Keempat, insentif pembiayaan untuk pengalihan ke energi terbarukan serta pemberdayaan dan peningkatan akses UMKM dan koperasi agar mendukung transisi energi berkeadilan. Berdasarkan hasil evaluasi Koalisi Masyarakat Sipil untuk Transisi Energi Berkeadilan, rekomendasi ini belum tercapai meskipun terdapat indikasi ada kemajuan menuju perubahan.

"Sudah ada langkah-langkah positif namun masih perlu dukungan dari sisi kebijakan dan peraturan pemerintah," jelasnya.

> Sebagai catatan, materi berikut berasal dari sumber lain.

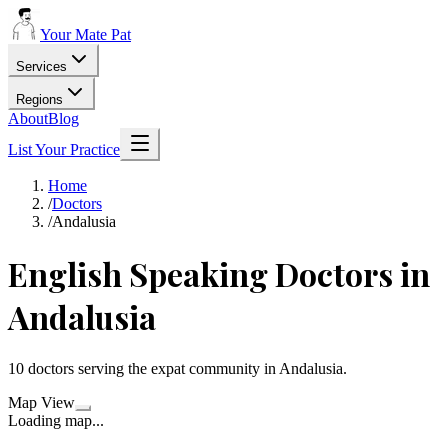
Your Mate Pat
Services
Regions
About
Blog
List Your Practice
Home
/
Doctors
/
Andalusia
English Speaking
Doctors
in
Andalusia
10
doctors
serving the expat community in
Andalusia
.
Map View
Loading map...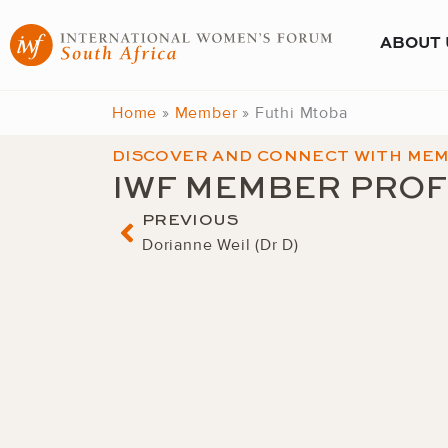
Skip
to
ABOUT 
content
Home
»
Member
»
Futhi Mtoba
DISCOVER AND CONNECT WITH ME
IWF MEMBER PROF
Prev
PREVIOUS
Dorianne Weil (Dr D)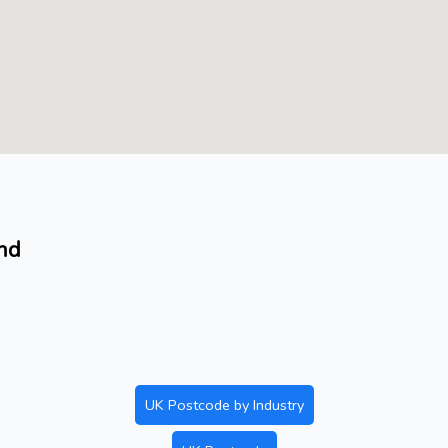
and
UK Postcode by Industry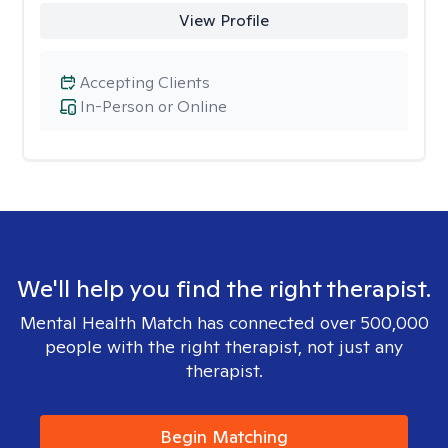
View Profile
Accepting Clients
In-Person or Online
We'll help you find the right therapist.
Mental Health Match has connected over 500,000
people with the right therapist, not just any
therapist.
Begin Matching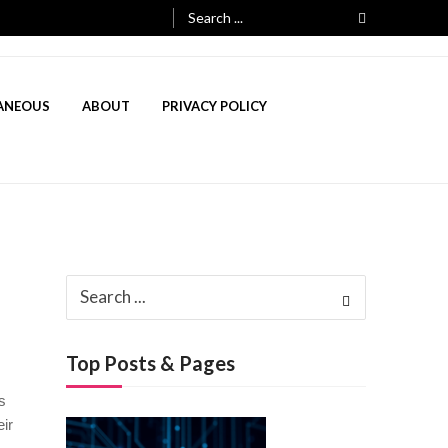
Search
for:
ANEOUS
ABOUT
PRIVACY POLICY
3, 2025
Search
ch 3, 2025
for:
Top Posts & Pages
s
ir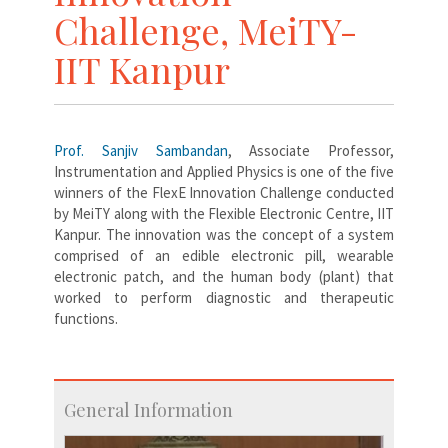
Challenge, MeiTY-
IIT Kanpur
Prof. Sanjiv Sambandan
, Associate Professor,
Instrumentation and Applied Physics is one of the five
winners of the FlexE Innovation Challenge conducted
by MeiTY along with the Flexible Electronic Centre, IIT
Kanpur. The innovation was the concept of a system
comprised of an edible electronic pill, wearable
electronic patch, and the human body (plant) that
worked to perform diagnostic and therapeutic
functions.
General Information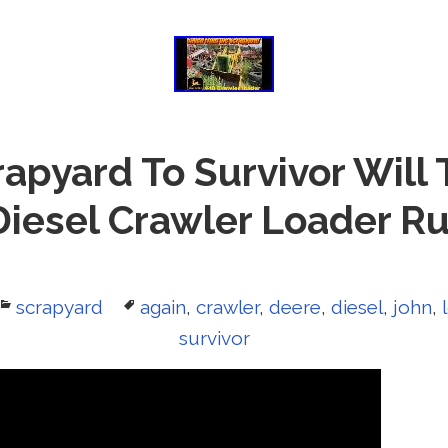
apyard To Survivor Will 
iesel Crawler Loader R
Categories
scrapyard
Tags
again
,
crawler
,
deere
,
diesel
,
john
,
survivor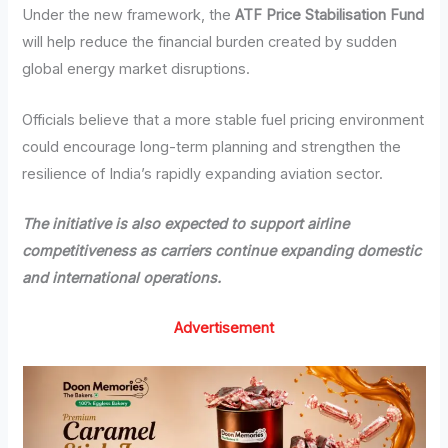
Under the new framework, the
ATF Price Stabilisation Fund
will help reduce the financial burden created by sudden
global energy market disruptions.
Officials believe that a more stable fuel pricing environment
could encourage long-term planning and strengthen the
resilience of India’s rapidly expanding aviation sector.
The initiative is also expected to support airline
competitiveness as carriers continue expanding domestic
and international operations.
Advertisement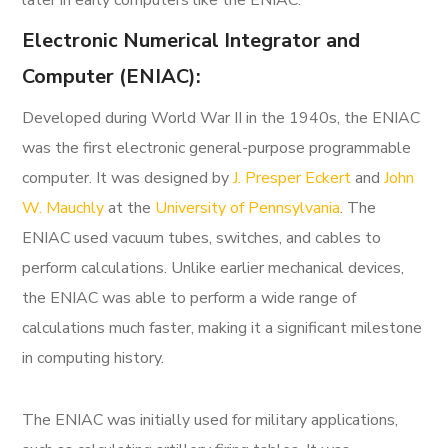
later in early computers like the ENIAC.
Electronic Numerical Integrator and
Computer (ENIAC):
Developed during World War II in the 1940s, the ENIAC
was the first electronic general-purpose programmable
computer. It was designed by
J. Presper Eckert
and
John
W. Mauchly
at the
University of Pennsylvania
. The
ENIAC used vacuum tubes, switches, and cables to
perform calculations. Unlike earlier mechanical devices,
the ENIAC was able to perform a wide range of
calculations much faster, making it a significant milestone
in computing history.
The ENIAC was initially used for military applications,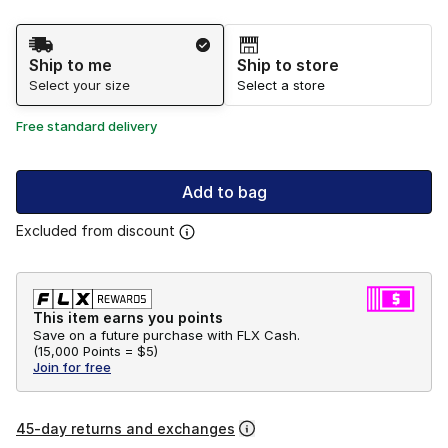
Shipping Method
Ship to me
Ship to store
Select your size
Select a store
Free standard delivery
Add to bag
Excluded from discount
This item earns you points
Save on a future purchase with FLX Cash.
(
15,000 Points =
$5
)
Join for free
45-day returns and exchanges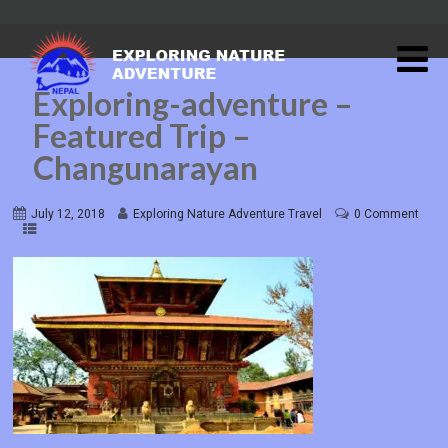
Exploring-adventure –
Featured Trip –
Changunarayan
July 12, 2018
Exploring Nature Adventure Travel
0 Comment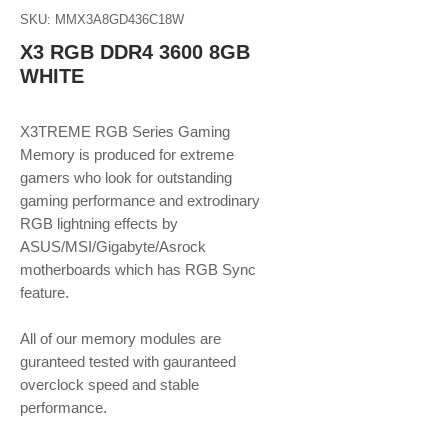
SKU: MMX3A8GD436C18W
X3 RGB DDR4 3600 8GB
WHITE
X3TREME RGB Series Gaming
Memory is produced for extreme
gamers who look for outstanding
gaming performance and extrodinary
RGB lightning effects by
ASUS/MSI/Gigabyte/Asrock
motherboards which has RGB Sync
feature.
​​​​​​​All of our memory modules are
guranteed tested with gauranteed
overclock speed and stable
performance.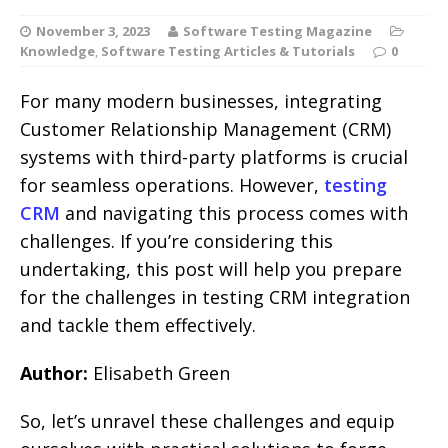
November 3, 2023
Software Testing Magazine
Knowledge
,
Software Testing Articles & Tutorials
0
For many modern businesses, integrating
Customer Relationship Management (CRM)
systems with third-party platforms is crucial
for seamless operations. However,
testing
CRM
and navigating this process comes with
challenges. If you’re considering this
undertaking, this post will help you prepare
for the challenges in testing CRM integration
and tackle them effectively.
Author:
Elisabeth Green
So, let’s unravel these challenges and equip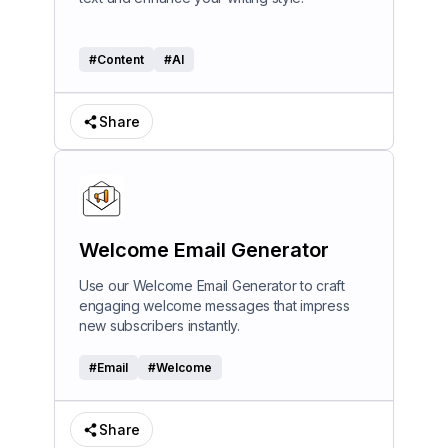
#
Content
#
AI
Share
Welcome Email Generator
Use our Welcome Email Generator to craft
engaging welcome messages that impress
new subscribers instantly.
#
Email
#
Welcome
Share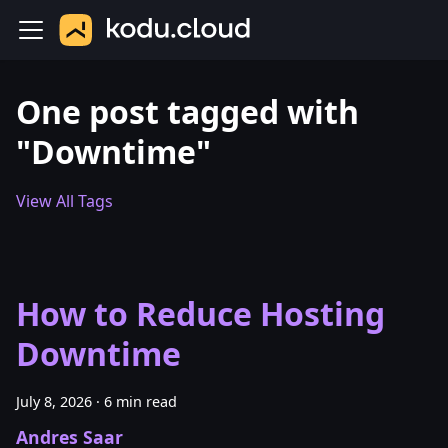
One post tagged with
"Downtime"
View All Tags
How to Reduce Hosting
Downtime
July 8, 2026
·
6 min read
Andres Saar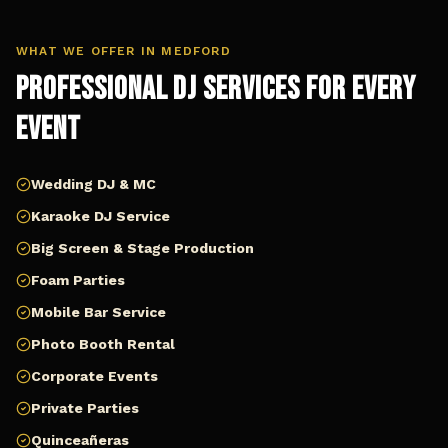
WHAT WE OFFER IN
MEDFORD
Professional DJ Services for Every
Event
Wedding DJ & MC
Karaoke DJ Service
Big Screen & Stage Production
Foam Parties
Mobile Bar Service
Photo Booth Rental
Corporate Events
Private Parties
Quinceañeras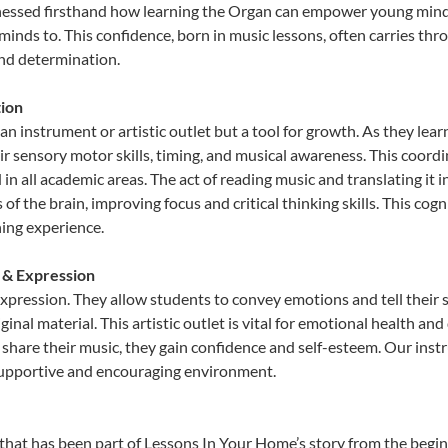
tnessed firsthand how learning the Organ can empower young minds,
inds to. This confidence, born in music lessons, often carries throug
and determination.
ion
an instrument or artistic outlet but a tool for growth. As they lear
sensory motor skills, timing, and musical awareness. This coordinat
id in all academic areas. The act of reading music and translating 
f the brain, improving focus and critical thinking skills. This cogn
hing experience.
y & Expression
expression. They allow students to convey emotions and tell their 
ginal material. This artistic outlet is vital for emotional health an
share their music, they gain confidence and self-esteem. Our instr
 supportive and encouraging environment.
that has been part of Lessons In Your Home’s story from the begi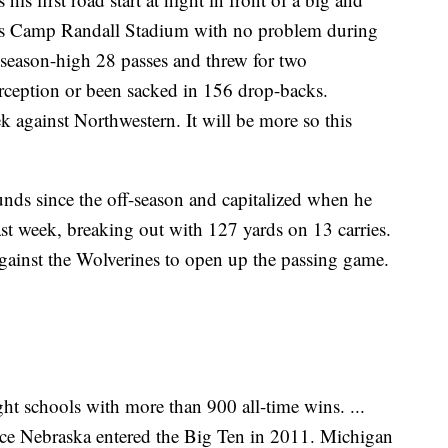
’s Camp Randall Stadium with no problem during
 season-high 28 passes and threw for two
rception or been sacked in 156 drop-backs.
 against Northwestern. It will be more so this
nds since the off-season and capitalized when he
ast week, breaking out with 127 yards on 13 carries.
gainst the Wolverines to open up the passing game.
t schools with more than 900 all-time wins. ...
nce Nebraska entered the Big Ten in 2011. Michigan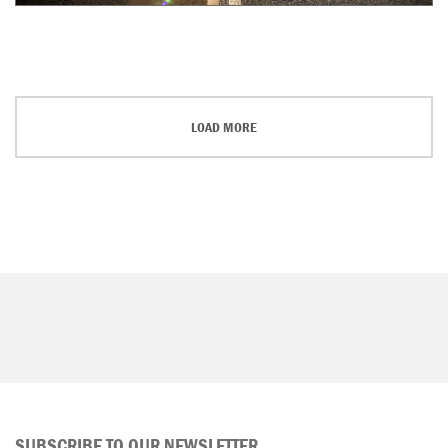
LOAD MORE
SUBSCRIBE TO OUR NEWSLETTER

Insentif pembiayaan untuk mendukung transisi energi berkeadilan melalui pengalihan ke energi terbarukan dan pemberdayaan UMKM dan koperasi, belum menunjukkan kemajuan signifikan dalam 100 hari terakhir, meski Kamar Dagang dan Industri (Kadin) Indonesia telah menyatakan komitmennya mendukung UMKM dan koperasi dalam pelaksanaan transisi energi.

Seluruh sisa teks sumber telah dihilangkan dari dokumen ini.